*What is required*
Return the lines of the listing below exactly as they appear, beginning at the one with "von Asiatinnen denkt, ist hinlängli" and stopping after the one with "oder den Arm der anderen bedeckt – i"; do not include pictures.

*Input*
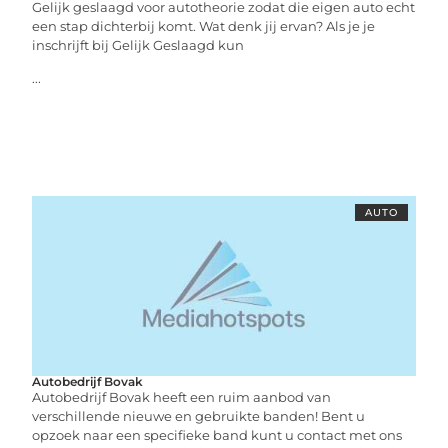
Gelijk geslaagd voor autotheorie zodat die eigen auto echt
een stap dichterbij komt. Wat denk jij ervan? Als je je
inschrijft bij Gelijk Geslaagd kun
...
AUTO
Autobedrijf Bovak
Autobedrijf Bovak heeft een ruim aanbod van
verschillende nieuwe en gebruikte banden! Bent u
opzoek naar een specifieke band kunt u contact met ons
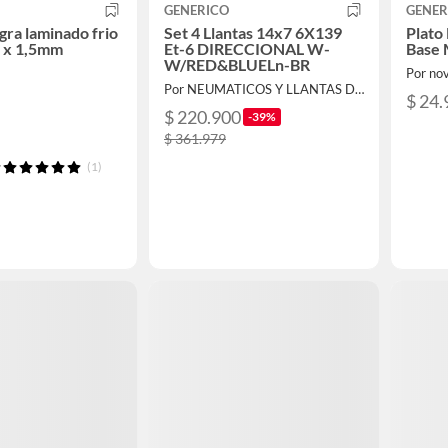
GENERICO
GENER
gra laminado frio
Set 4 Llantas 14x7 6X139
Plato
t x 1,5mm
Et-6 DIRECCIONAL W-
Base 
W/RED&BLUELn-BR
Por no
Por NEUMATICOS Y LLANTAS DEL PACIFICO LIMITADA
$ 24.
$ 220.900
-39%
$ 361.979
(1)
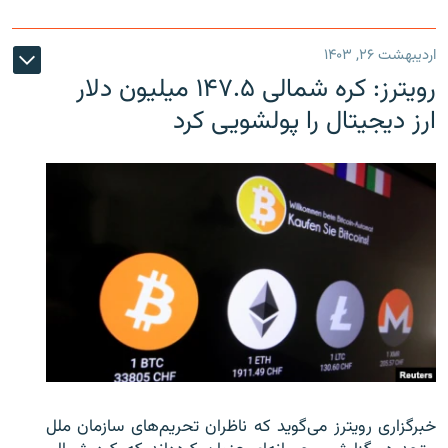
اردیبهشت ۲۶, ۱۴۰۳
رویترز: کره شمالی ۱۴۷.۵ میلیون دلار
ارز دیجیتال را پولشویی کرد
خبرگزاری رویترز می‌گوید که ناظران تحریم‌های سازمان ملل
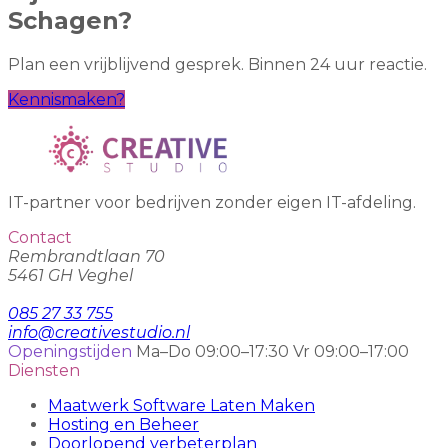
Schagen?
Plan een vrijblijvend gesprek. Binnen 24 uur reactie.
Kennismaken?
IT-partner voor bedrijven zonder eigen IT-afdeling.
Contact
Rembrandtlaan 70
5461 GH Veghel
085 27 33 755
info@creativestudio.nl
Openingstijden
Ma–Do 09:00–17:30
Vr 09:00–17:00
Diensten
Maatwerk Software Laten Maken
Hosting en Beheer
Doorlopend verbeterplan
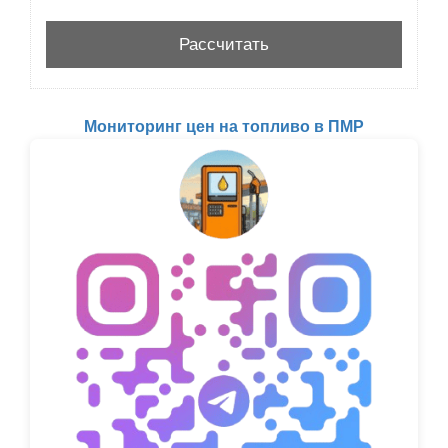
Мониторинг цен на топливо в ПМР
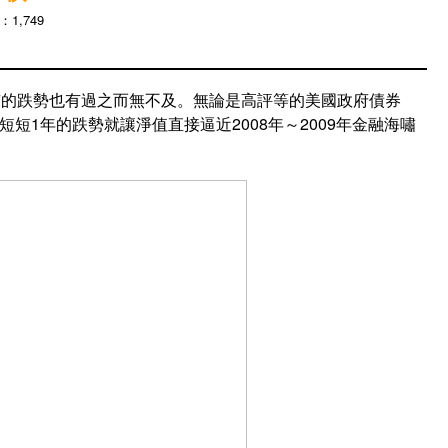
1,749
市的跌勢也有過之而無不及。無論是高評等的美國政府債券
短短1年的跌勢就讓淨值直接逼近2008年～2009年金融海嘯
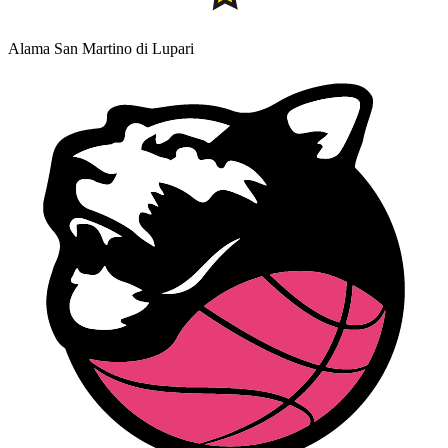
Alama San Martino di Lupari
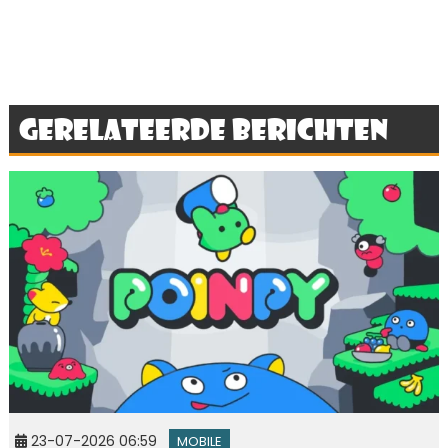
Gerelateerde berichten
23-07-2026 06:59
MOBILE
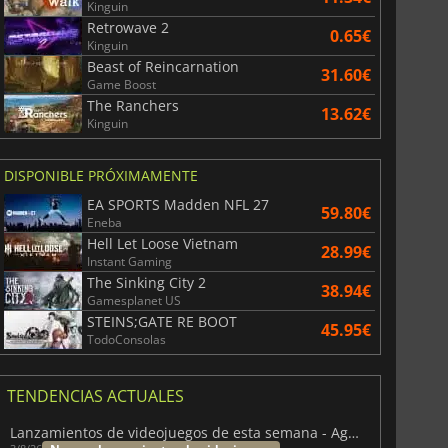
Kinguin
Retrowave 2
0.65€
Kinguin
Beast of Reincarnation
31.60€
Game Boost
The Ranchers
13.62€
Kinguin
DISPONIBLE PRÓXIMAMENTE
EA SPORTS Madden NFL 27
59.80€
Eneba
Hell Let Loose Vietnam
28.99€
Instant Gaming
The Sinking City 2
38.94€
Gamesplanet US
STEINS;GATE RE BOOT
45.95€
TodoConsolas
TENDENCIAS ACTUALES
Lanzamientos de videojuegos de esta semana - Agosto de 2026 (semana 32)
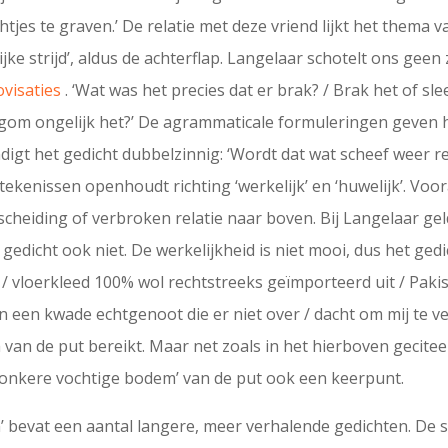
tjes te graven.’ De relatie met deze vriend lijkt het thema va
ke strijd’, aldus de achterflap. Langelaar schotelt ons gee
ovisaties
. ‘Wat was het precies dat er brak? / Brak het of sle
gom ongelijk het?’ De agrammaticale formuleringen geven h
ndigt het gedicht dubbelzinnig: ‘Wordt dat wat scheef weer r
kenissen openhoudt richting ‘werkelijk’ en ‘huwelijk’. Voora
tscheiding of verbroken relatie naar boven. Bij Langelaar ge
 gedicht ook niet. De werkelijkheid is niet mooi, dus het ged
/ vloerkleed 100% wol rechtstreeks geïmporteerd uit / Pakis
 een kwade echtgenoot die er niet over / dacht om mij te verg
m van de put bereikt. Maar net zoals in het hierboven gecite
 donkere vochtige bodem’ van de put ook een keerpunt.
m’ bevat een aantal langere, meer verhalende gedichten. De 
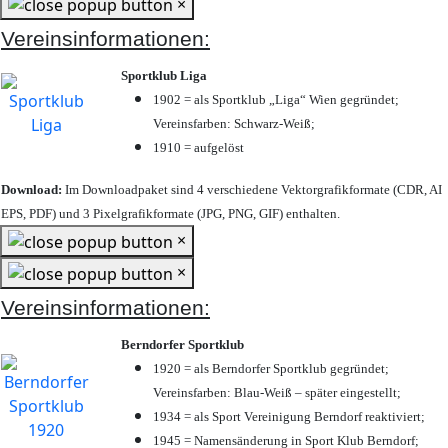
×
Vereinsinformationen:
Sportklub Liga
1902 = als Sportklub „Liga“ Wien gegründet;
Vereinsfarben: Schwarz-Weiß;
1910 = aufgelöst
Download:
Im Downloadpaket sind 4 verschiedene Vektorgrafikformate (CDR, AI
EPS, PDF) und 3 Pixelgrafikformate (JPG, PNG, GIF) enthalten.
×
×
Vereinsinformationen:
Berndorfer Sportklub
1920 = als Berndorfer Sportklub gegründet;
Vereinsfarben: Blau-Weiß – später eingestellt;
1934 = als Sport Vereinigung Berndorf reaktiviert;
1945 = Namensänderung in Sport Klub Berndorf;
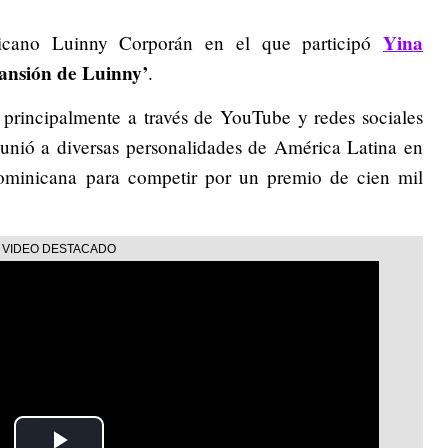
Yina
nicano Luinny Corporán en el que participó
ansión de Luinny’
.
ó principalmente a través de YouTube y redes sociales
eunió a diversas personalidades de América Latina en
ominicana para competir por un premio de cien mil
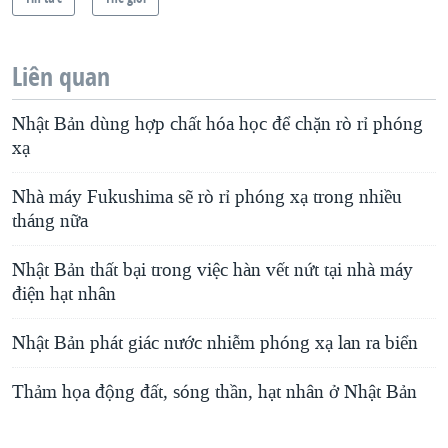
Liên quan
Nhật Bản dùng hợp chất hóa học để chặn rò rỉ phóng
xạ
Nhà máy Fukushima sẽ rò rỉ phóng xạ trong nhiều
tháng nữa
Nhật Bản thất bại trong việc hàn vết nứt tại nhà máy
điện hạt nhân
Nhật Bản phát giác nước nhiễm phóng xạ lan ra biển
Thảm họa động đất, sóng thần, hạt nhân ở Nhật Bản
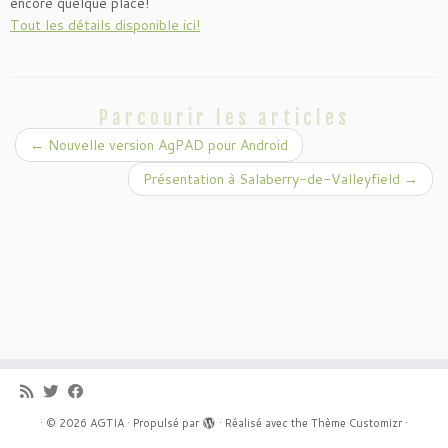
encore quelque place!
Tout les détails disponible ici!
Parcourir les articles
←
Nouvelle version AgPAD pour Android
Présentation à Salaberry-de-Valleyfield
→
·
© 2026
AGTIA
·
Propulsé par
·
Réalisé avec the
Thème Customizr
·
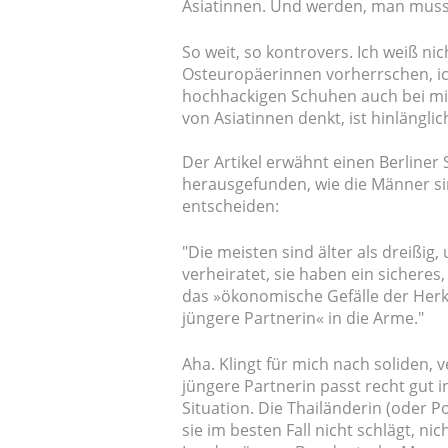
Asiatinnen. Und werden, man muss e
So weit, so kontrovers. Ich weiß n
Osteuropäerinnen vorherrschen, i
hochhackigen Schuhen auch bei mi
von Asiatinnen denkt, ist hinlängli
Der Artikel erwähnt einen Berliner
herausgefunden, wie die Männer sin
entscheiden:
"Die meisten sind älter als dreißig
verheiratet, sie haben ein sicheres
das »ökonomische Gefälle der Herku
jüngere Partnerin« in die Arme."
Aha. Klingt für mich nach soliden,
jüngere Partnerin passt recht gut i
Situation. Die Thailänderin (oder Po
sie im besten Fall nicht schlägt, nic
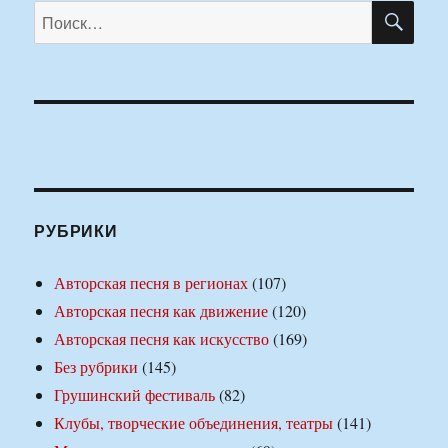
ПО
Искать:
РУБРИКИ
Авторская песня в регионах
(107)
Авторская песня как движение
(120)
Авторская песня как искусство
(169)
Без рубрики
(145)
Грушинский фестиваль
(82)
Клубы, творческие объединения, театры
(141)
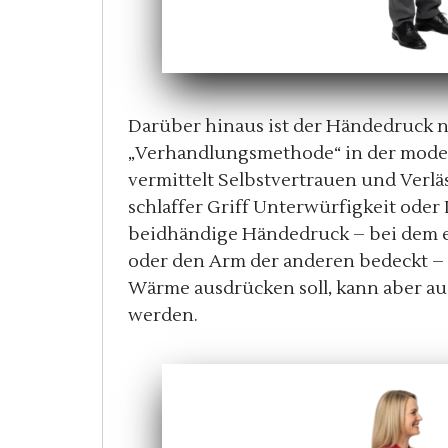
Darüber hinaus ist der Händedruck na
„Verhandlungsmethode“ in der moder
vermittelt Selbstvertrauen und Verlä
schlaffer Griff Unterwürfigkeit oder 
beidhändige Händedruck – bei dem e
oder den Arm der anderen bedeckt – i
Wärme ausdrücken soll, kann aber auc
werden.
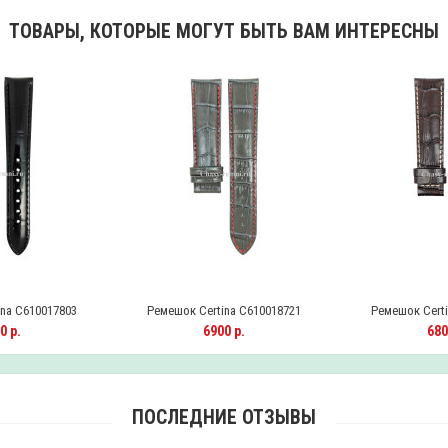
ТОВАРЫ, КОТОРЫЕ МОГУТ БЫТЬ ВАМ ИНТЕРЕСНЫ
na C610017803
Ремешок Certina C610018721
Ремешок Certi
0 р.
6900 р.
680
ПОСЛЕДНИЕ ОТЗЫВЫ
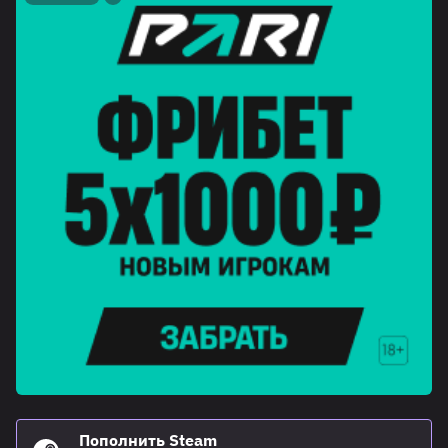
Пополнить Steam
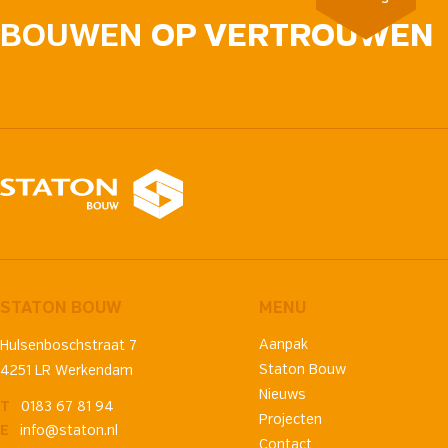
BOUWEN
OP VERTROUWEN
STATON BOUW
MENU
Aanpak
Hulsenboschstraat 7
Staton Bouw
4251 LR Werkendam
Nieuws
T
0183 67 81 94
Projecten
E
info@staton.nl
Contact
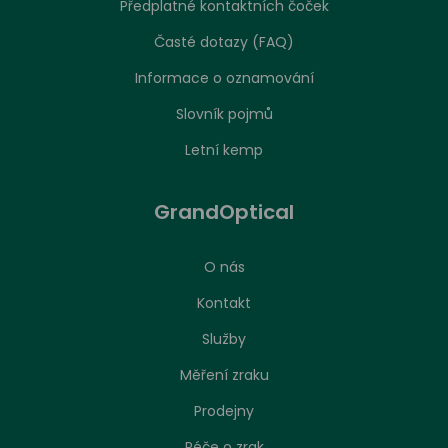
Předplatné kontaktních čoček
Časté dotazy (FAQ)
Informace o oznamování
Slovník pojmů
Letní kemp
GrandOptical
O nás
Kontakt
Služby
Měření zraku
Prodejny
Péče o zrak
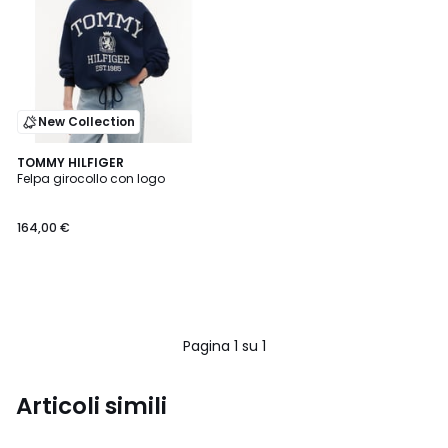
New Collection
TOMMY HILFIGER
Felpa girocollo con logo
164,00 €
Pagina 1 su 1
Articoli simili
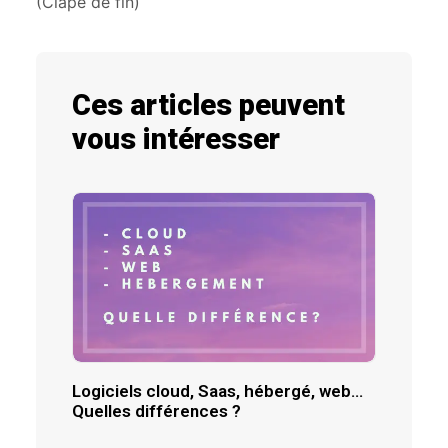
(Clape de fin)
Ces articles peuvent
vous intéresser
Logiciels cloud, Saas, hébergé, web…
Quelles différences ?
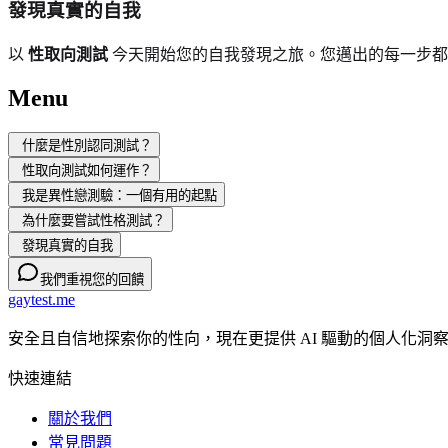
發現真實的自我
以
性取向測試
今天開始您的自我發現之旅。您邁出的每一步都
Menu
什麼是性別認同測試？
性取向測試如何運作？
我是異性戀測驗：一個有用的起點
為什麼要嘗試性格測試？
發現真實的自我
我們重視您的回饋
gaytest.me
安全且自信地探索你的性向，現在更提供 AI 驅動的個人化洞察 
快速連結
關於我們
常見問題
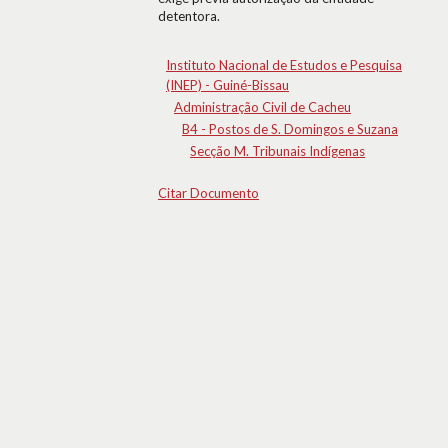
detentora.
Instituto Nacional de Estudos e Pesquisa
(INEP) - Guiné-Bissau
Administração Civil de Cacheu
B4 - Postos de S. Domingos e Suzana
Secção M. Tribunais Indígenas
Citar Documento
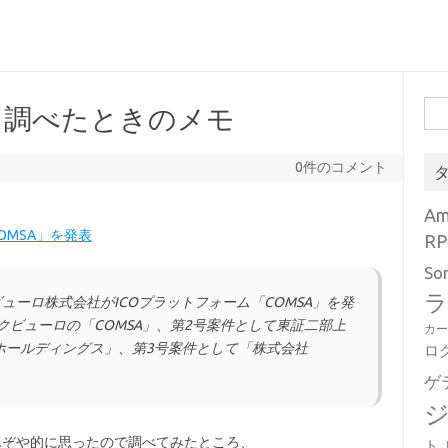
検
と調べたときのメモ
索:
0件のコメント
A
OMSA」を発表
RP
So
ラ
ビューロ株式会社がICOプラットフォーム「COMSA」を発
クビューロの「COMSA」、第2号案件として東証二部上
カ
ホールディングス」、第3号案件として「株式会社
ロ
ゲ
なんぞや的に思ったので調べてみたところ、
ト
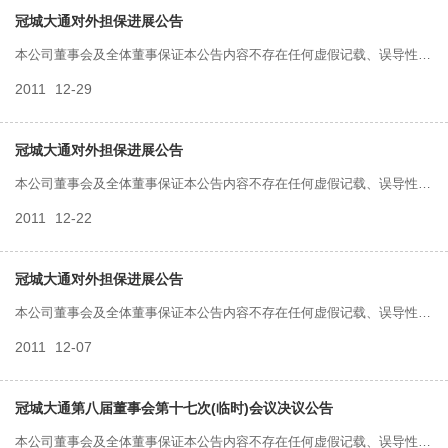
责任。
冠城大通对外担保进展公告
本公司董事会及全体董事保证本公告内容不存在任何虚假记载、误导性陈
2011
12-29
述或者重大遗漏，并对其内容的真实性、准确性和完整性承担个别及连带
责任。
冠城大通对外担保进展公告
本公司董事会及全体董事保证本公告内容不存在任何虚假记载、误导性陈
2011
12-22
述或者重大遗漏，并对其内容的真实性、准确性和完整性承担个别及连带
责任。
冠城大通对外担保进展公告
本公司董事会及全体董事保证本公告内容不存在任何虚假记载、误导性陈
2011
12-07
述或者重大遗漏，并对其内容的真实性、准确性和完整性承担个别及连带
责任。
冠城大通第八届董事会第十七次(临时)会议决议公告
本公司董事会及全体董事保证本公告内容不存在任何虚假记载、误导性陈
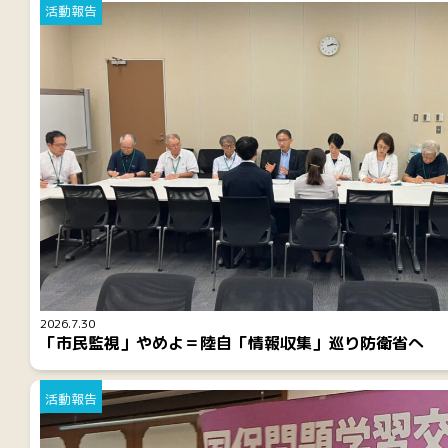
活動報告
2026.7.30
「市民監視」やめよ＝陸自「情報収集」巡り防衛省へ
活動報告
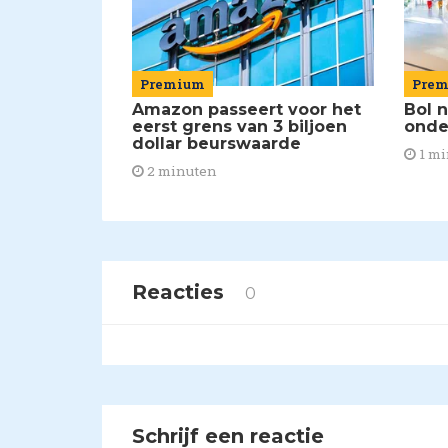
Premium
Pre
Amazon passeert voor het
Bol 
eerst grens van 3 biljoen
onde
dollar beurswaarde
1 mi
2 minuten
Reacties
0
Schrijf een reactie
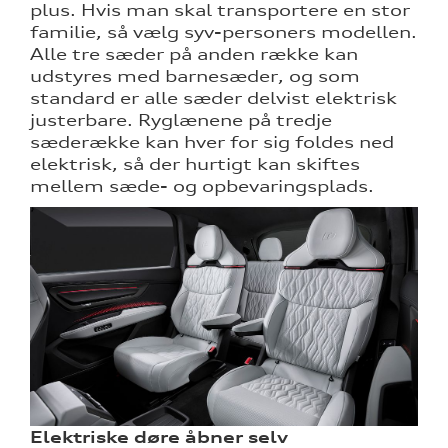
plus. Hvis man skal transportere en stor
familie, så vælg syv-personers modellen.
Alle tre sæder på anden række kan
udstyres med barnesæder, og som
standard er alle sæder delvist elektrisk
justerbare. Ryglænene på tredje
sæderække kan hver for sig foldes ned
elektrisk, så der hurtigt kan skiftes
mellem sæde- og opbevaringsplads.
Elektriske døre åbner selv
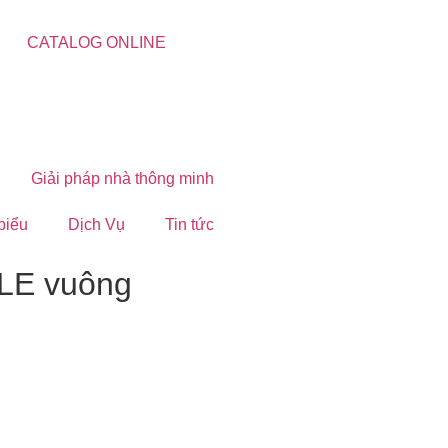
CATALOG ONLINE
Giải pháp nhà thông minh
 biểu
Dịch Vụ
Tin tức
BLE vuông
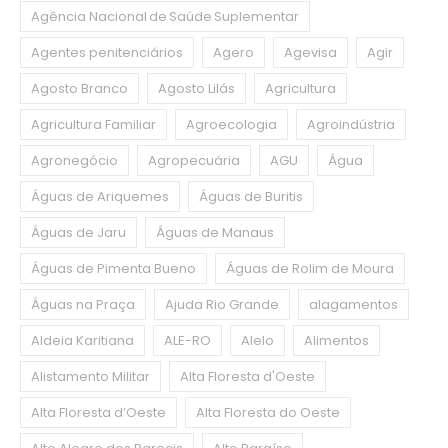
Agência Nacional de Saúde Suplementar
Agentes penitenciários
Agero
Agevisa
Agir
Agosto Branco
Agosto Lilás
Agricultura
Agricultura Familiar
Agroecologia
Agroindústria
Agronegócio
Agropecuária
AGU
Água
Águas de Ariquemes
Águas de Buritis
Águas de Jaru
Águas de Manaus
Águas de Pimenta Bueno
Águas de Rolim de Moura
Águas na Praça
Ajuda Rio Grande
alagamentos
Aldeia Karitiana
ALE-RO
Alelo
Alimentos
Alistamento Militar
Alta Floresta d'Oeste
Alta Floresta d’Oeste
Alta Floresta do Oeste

*Output*
von Asiatinnen denkt, ist hinlängli
Der Artikel erwähnt einen Berliner
herausgefunden, wie die Männer sin
entscheiden:
"Die meisten sind älter als dreißig
verheiratet, sie haben ein sicheres
das »ökonomische Gefälle der Herku
jüngere Partnerin« in die Arme."
Aha. Klingt für mich nach soliden,
jüngere Partnerin passt recht gut i
Situation. Die Thailänderin (oder Po
sie im besten Fall nicht schlägt, nic
ПО
Искать:
РУБРИКИ
Авторская песня в регионах
(107)
Авторская песня как движение
(120)
Авторская песня как искусство
(169)
Без рубрики
(145)
Грушинский фестиваль
(82)
Клубы, творческие объединения, театры
(141)
Darüber hinaus ist der Händedruck na
„Verhandlungsmethode“ in der moder
vermittelt Selbstvertrauen und Verlä
schlaffer Griff Unterwürfigkeit oder 
beidhändige Händedruck – bei dem e
oder den Arm der anderen bedeckt – i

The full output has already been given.